Of all the descriptions that I have offered of waking up from a dream, one description that spurs me is “the amazement of being conscious.” If someone had told me, or if I had read when I was seventeen, that there was a thing called “enlightenment” or “awakening,” and it immediately caught my attention, but then rather than saying that everyone is in a dream and some men find it quite annoying and want to awaken from the dream—if instead, the description had been that some people are so smitten, so astounded by being conscious that they spend the rest of their lives caught up in the amazement of it, I’m sure that description wouldn’t have caught my attention at all. But now I find that description more precious, more pleasing, and funnier than “waking up from a dream,” or “coming out of the dark into enlightenment,” or “leaving captivity,” or “the great liberation.”

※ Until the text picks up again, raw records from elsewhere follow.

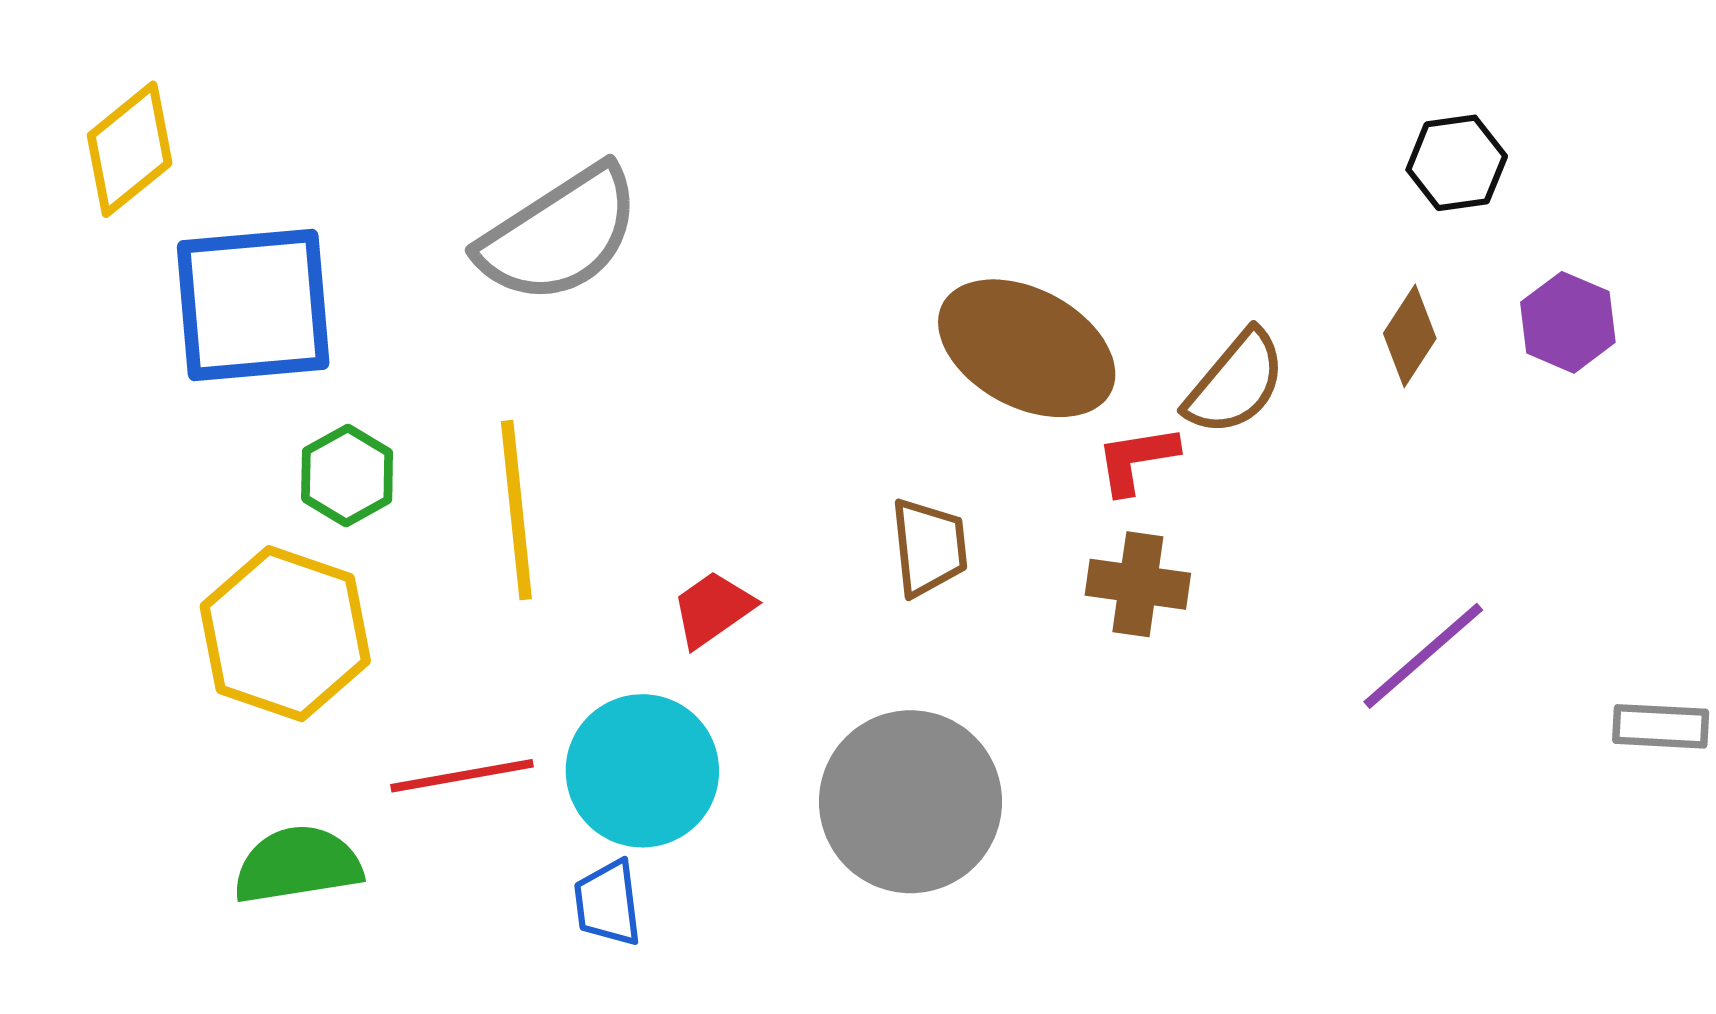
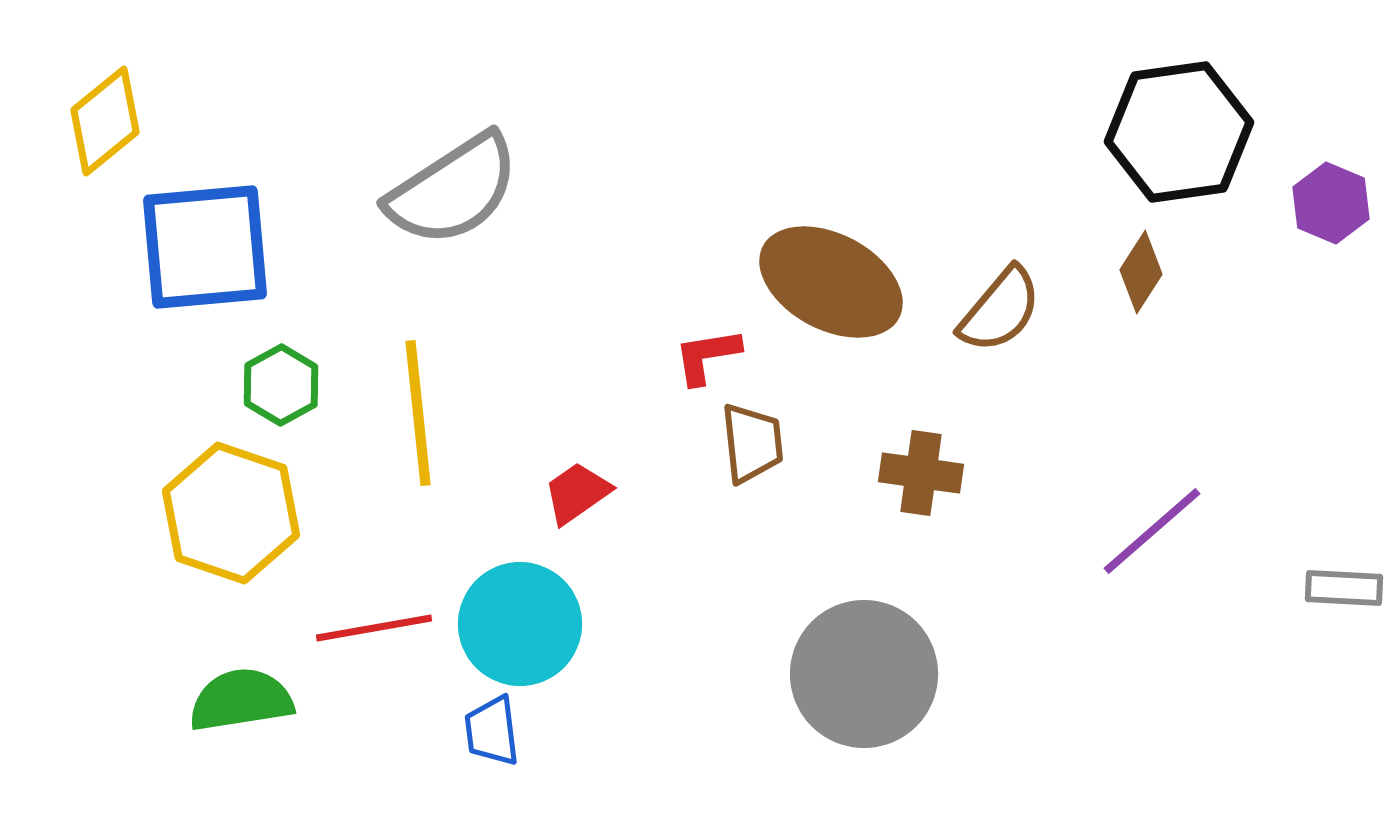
black hexagon: (1457, 163) -> (1179, 132), size x1.8
purple hexagon: (1568, 322) -> (1331, 203), moved
red L-shape: (1137, 459) -> (707, 356), moved
gray circle: (911, 802) -> (864, 674), moved

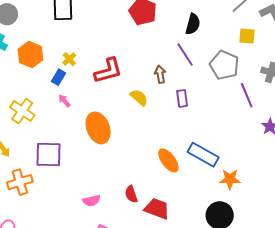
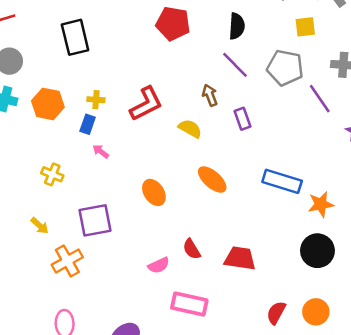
yellow cross: (69, 59) -> (96, 100), turned -32
yellow cross: (22, 111) -> (52, 174), size x0.7
orange ellipse: (98, 128) -> (154, 192), moved, size x0.7
orange ellipse: (168, 160) -> (212, 180), moved
red semicircle: (131, 194) -> (192, 249), moved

“The amazement of being conscious” is a very valid description, and perhaps more accurate than any other I’ve pulled out of my pocket. Because in the beginning, it seems like what you’re after is the answer to all sorts of questions. I’ve had all the questions that you ever heard of, that you’ve ever thought of, and now they’re satisfied. So it’s not like I’m looking for an answer to a question, but rather it’s the amazement of having been through all this, and specifically, the amazement of being conscious.

To put it another way, the only question left is, is there anything that you can make out of consciousness? Is there anything you know about being conscious? Because I assure you, you don’t know anything about it. Ordinary people say they do. But you need to really consider the question, “What do I know about consciousness?”

I’m talking about your own consciousness. Not some theoretical thing that is a function of the brain. Just—are you conscious? Ask yourself while you’re driving home tonight, “Am I conscious?”

I say something’s wrong with you if it doesn’t make you laugh and chuckle every time you do it.

You think, “Yeah, I’m conscious. But what is consciousness?” You think, “I don’t know! I’m amazed!”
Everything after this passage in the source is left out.